» **Work to complete**
Compute how many lines in the records below contain the string "Face" and give that number without other output.

Stored data entries
━━━━━━━━━━━━━━━━━━━━

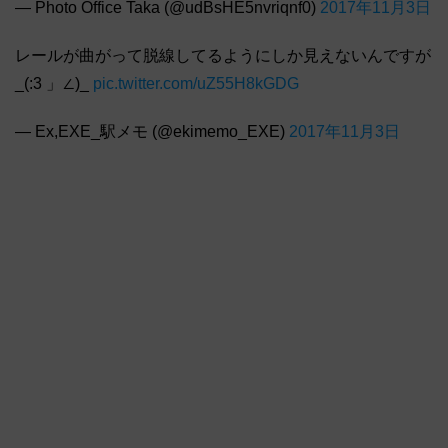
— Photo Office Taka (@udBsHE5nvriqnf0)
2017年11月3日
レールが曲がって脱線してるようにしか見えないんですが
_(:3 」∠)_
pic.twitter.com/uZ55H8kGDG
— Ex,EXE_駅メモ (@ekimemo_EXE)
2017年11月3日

━━━━━━━━━━━━━━━━━━━━

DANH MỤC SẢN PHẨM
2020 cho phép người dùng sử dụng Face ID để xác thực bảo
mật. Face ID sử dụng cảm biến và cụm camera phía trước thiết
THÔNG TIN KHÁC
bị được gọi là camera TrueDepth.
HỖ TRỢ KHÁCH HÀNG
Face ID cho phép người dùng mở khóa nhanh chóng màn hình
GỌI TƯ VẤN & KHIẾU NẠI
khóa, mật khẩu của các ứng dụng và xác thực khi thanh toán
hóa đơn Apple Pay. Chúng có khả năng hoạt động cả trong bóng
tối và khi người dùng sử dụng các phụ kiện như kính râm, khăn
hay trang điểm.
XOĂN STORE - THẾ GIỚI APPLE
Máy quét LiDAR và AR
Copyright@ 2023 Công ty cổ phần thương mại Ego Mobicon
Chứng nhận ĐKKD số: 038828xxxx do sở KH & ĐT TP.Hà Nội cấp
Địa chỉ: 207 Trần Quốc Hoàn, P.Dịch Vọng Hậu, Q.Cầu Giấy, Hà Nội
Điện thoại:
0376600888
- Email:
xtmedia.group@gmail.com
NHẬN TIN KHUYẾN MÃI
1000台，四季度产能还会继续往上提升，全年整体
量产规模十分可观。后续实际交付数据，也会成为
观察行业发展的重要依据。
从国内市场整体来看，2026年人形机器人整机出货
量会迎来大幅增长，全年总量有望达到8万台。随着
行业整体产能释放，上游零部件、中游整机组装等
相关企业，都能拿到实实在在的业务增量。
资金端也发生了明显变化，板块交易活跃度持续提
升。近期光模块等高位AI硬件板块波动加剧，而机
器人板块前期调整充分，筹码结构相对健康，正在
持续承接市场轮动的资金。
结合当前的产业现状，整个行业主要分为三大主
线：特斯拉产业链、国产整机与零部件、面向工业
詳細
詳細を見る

━━━━━━━━━━━━━━━━━━━━

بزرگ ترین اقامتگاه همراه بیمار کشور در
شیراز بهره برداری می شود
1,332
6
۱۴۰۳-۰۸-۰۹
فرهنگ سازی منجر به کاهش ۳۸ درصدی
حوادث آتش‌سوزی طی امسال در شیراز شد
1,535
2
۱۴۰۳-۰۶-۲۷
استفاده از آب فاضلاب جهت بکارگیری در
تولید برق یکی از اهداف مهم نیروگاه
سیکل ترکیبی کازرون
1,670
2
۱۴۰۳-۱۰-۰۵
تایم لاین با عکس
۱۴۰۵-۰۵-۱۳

━━━━━━━━━━━━━━━━━━━━

» **Response to the task**
3